Collected data entries:
|---|

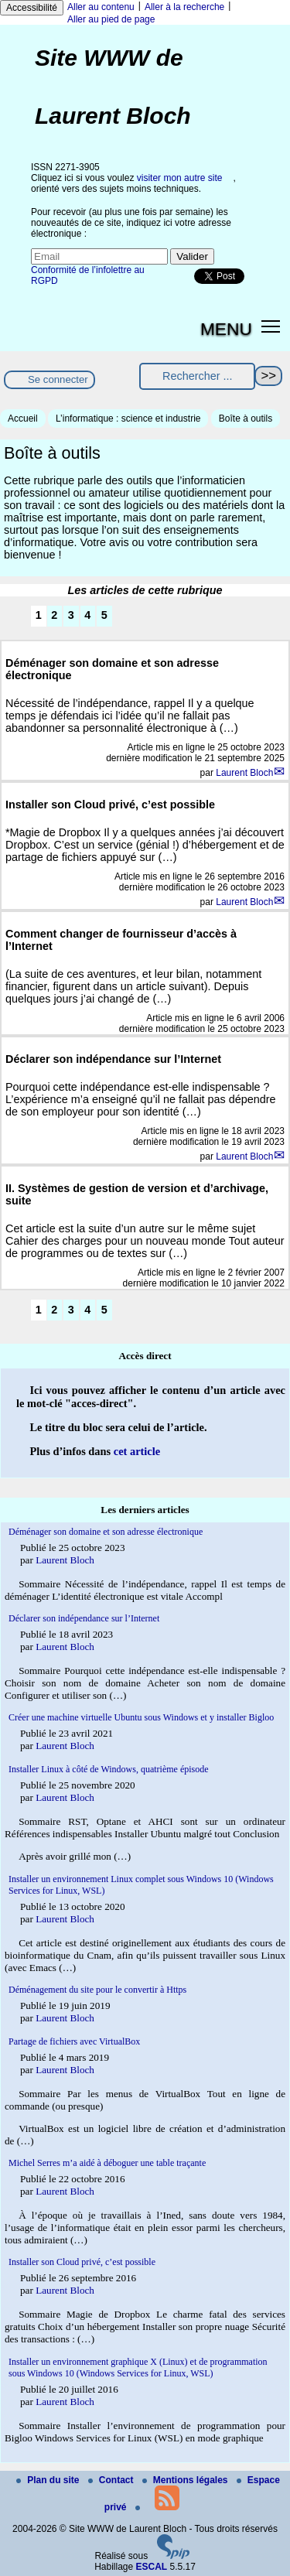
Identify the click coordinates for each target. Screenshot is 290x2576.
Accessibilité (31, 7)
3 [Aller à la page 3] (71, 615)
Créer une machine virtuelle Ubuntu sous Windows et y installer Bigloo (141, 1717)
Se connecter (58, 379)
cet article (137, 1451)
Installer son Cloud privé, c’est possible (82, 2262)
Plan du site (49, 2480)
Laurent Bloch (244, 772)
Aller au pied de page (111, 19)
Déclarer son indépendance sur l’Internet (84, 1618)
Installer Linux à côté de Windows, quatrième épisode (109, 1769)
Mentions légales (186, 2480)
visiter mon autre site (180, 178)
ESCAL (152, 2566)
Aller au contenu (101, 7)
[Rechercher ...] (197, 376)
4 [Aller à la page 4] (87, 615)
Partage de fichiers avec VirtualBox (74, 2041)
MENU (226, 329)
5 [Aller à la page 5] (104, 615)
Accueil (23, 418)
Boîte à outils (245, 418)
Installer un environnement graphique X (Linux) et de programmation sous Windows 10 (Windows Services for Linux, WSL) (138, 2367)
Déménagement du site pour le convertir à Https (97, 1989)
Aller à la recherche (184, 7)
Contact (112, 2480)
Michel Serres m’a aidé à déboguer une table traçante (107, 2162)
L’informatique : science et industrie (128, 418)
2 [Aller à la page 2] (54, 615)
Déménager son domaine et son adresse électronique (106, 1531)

|---|

Which lines run from the one containing "Boîte à outils (245, 418)" to the end of the entries above? Quote exactly those, and only those.

▶ [WRITTEN REPLY]:
Boîte à outils (245, 418)
Installer un environnement graphique X (Linux) et de programmation sous Windows 10 (Windows Services for Linux, WSL) (138, 2367)
Déménagement du site pour le convertir à Https (97, 1989)
Aller à la recherche (184, 7)
Contact (112, 2480)
Michel Serres m’a aidé à déboguer une table traçante (107, 2162)
L’informatique : science et industrie (128, 418)
2 [Aller à la page 2] (54, 615)
Déménager son domaine et son adresse électronique (106, 1531)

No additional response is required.